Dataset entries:
= = =

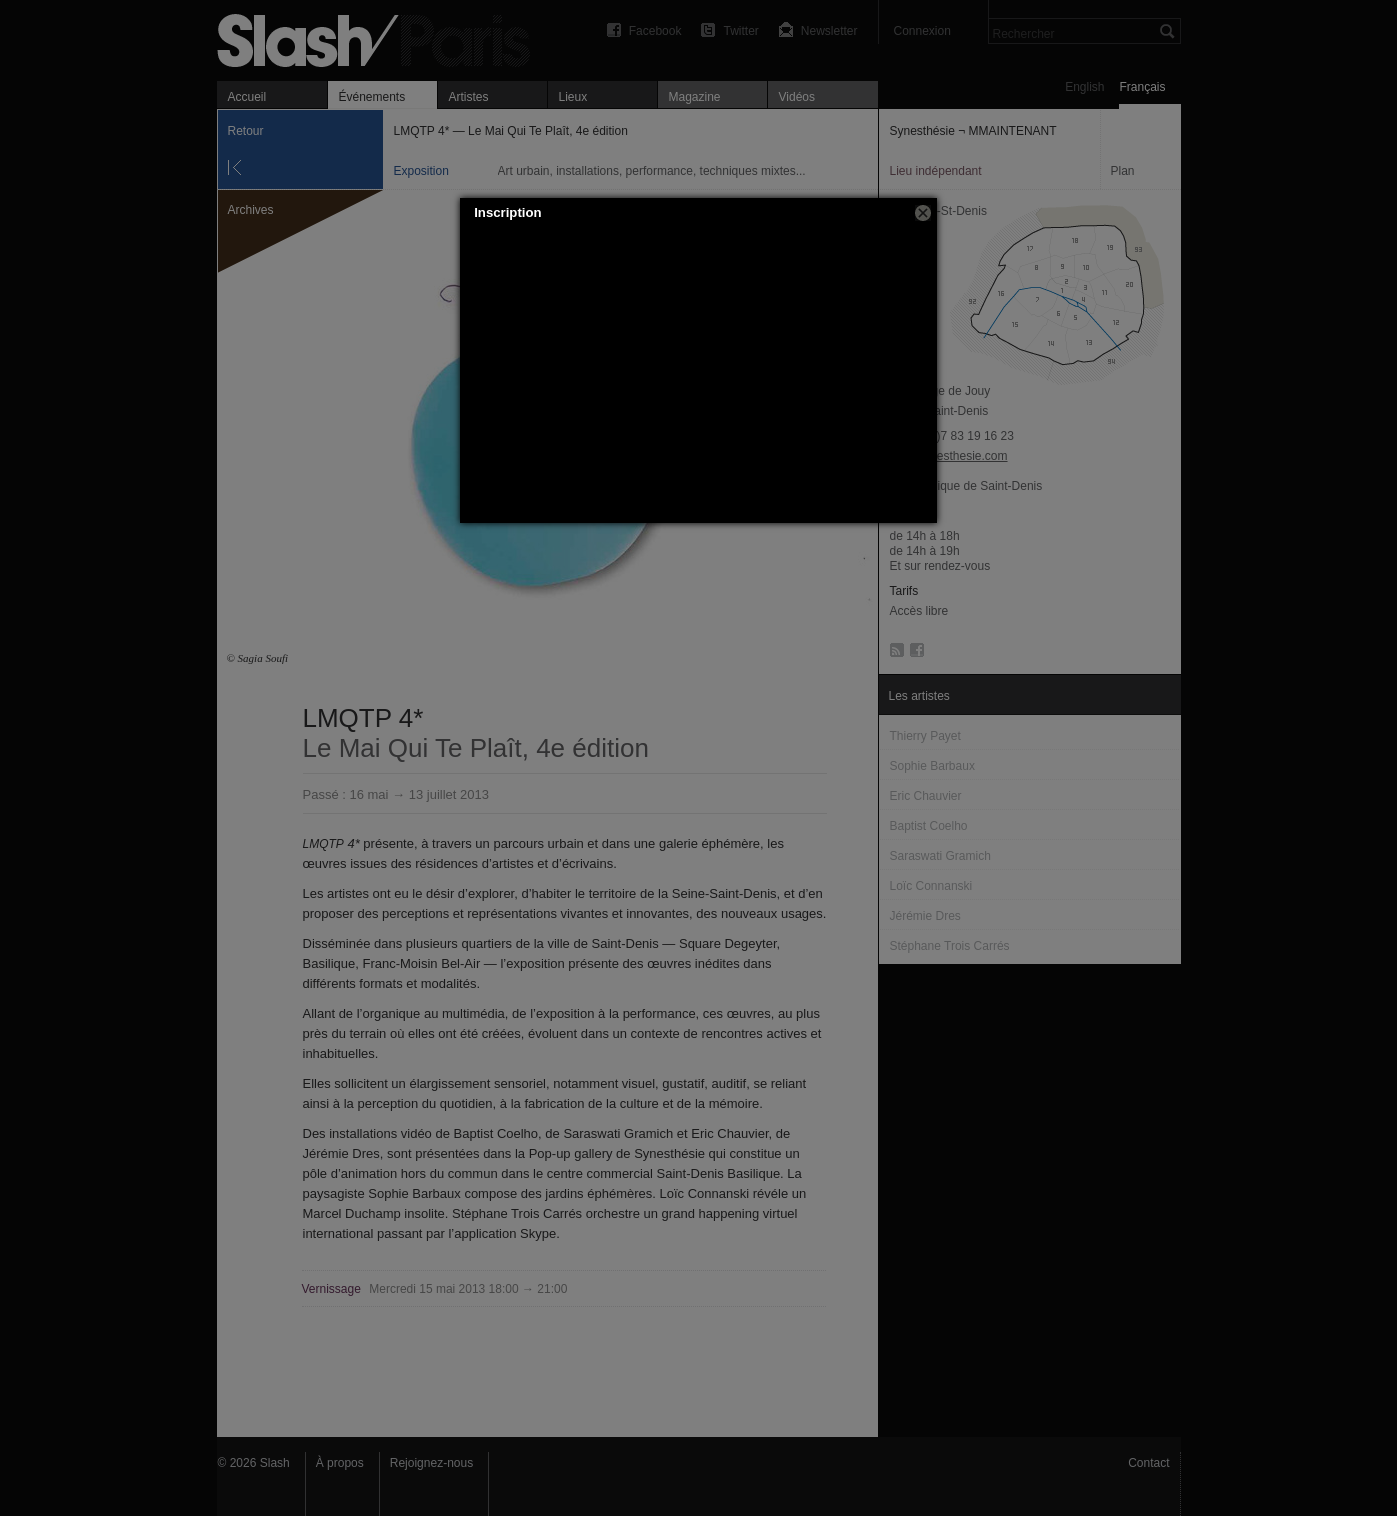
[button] (923, 213)
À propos (340, 1463)
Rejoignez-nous (431, 1463)
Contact (1148, 1463)
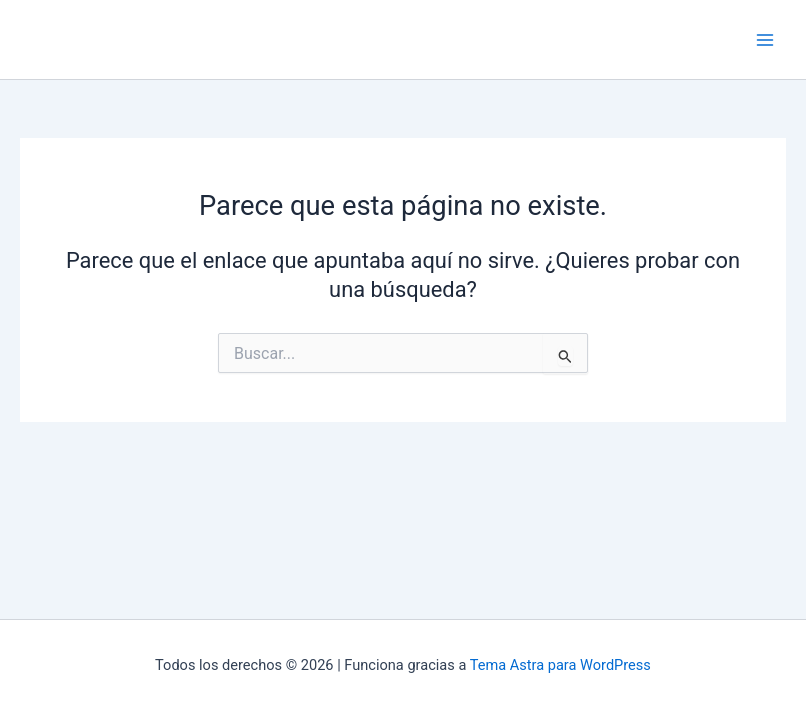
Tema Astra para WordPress (560, 665)
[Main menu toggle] (765, 40)
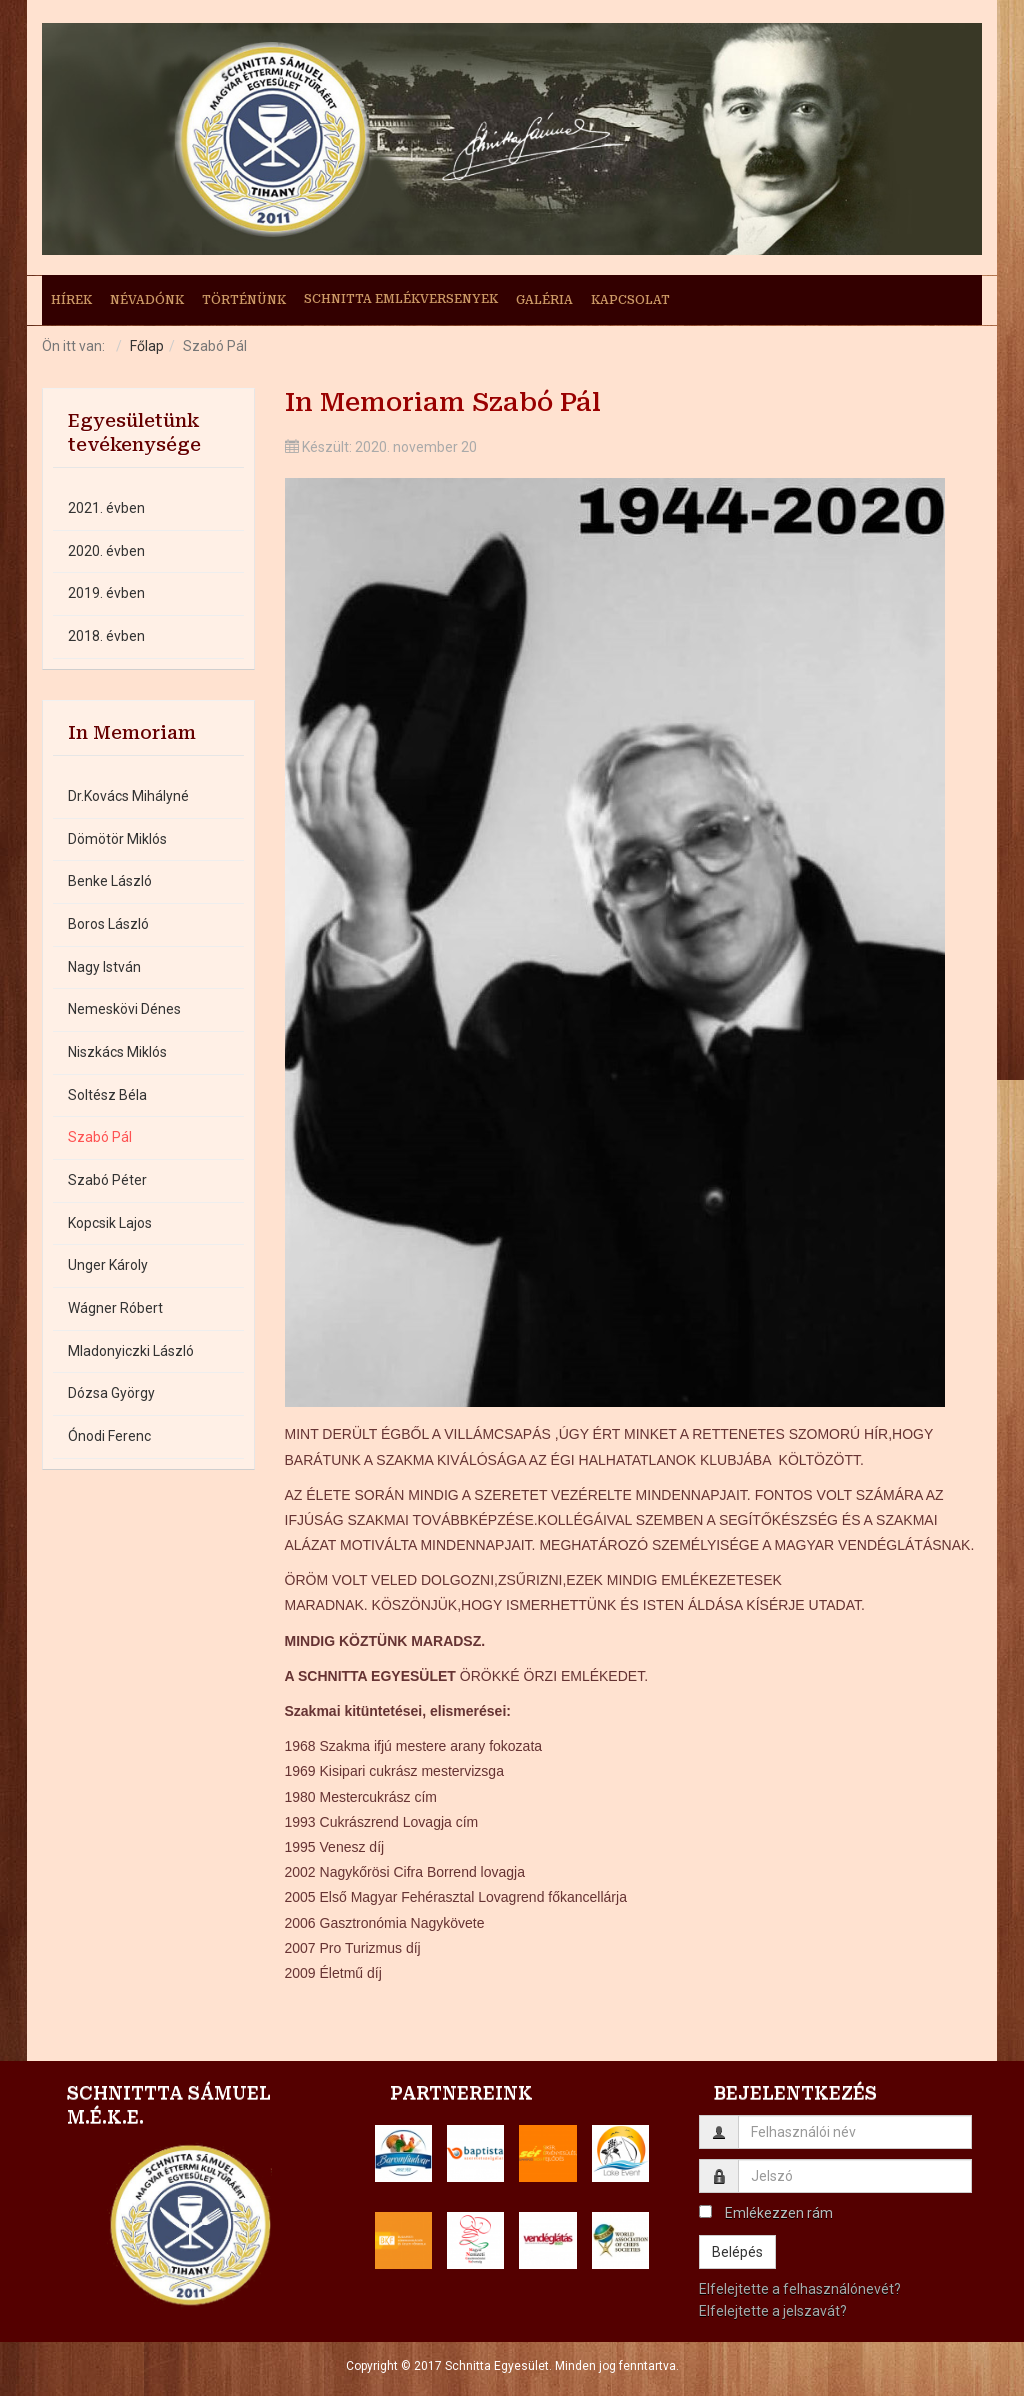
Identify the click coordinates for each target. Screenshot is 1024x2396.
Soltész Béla (107, 1095)
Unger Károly (108, 1265)
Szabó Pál (100, 1137)
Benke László (110, 881)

= = =

### WORK ITEM
Where the line containing "Contact (1148, 1463)" appears above, start there and set down each line exactly through the last line of the data; leave out every picture.

### TASK RESPONSE
Contact (1148, 1463)
Tema Astra para WordPress (560, 665)
[Main menu toggle] (765, 40)
Identify the click coordinates for each target. Screenshot is 1024x2396.
Soltész Béla (107, 1095)
Unger Károly (108, 1265)
Szabó Pál (100, 1137)
Benke László (110, 881)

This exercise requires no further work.